New Zealand Shipping Co. Ltd. v A.M. Satterthwaite & Co. Ltd. case brief

New Zealand Shipping Co. Ltd. v A.M. Satterthwaite & Co. Ltd. case brief summary
[1975] AC 154, [1974] 1 All ER 1015

-Ajax Machine Tool Co. Ltd. manufactured and consigned a drill to A.M. Satterthwaite & Co. Ltd. 
-A bill of lading was issued by agents for the Federal Steam Navigation Co. Ltd. which contained a clause stating the following:
-there was no liability for the carrier or servants/agents to the consignee,
-all claims must be within one year (Carriage of Goods by Sea Act), and
-not accountable for damages in excess of £100 unless the goods were insured for that value.
-The stevedores were New Zealand Shipping (of which the Federal Steam Navigation Co. was a subsidiary) and they unloaded the drill and in the course of unloading damaged the drill due to negligence. 
-Satterthwaite brought this action three years after the damage and NZ Shipping claimed that they were not liable as they were covered by the clause in the bill of lading.

Does the limited liability clause in the bill of lading apply to the stevedores in this case?

Yes.  Appeal was allowed with costs to the appellant.  Liability clause applies.

The test for agency:
-if the party is meant to be covered by provisions;
-if the promissor is clearly acting as agent for the party; and
-if the promissor has authority to do this;

Consideration then moves from party through agent to promissee. Applying the test to this case, the court found that it is clear that there is a subsidiary relationship between the parties.
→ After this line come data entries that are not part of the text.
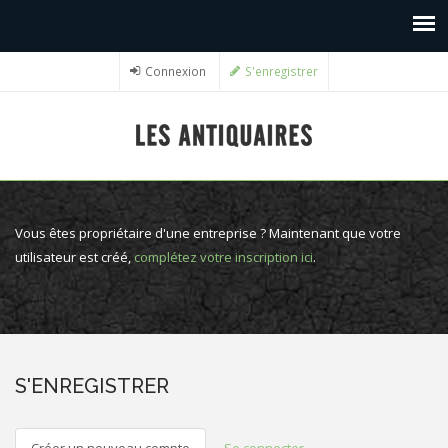
Connexion
S'enregistrer
Vous êtes propriétaire d'une entreprise ? Maintenant que votre
utilisateur est créé,
complétez votre inscription ici
.
S'ENREGISTRER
-Satterthwaite agreed to exempt carrier and agents from liability in the bill of lading and commercial realities must mean that this covers the whole carriage from loading to discharge. 
-This is essentially a "unilateral" contract which becomes bilateral with the specific performance of loading the goods. 
-These acts constituted consideration for an agreement between Satterthwaite and NZ Shipping and therefore NZ Shipping would be subject to the exemption conditions of the bill of lading. 
-Wilberforce makes it clear that this decision is in the interest of ensuring an efficient global market; the owners should have been insured since they knew the true value of the goods.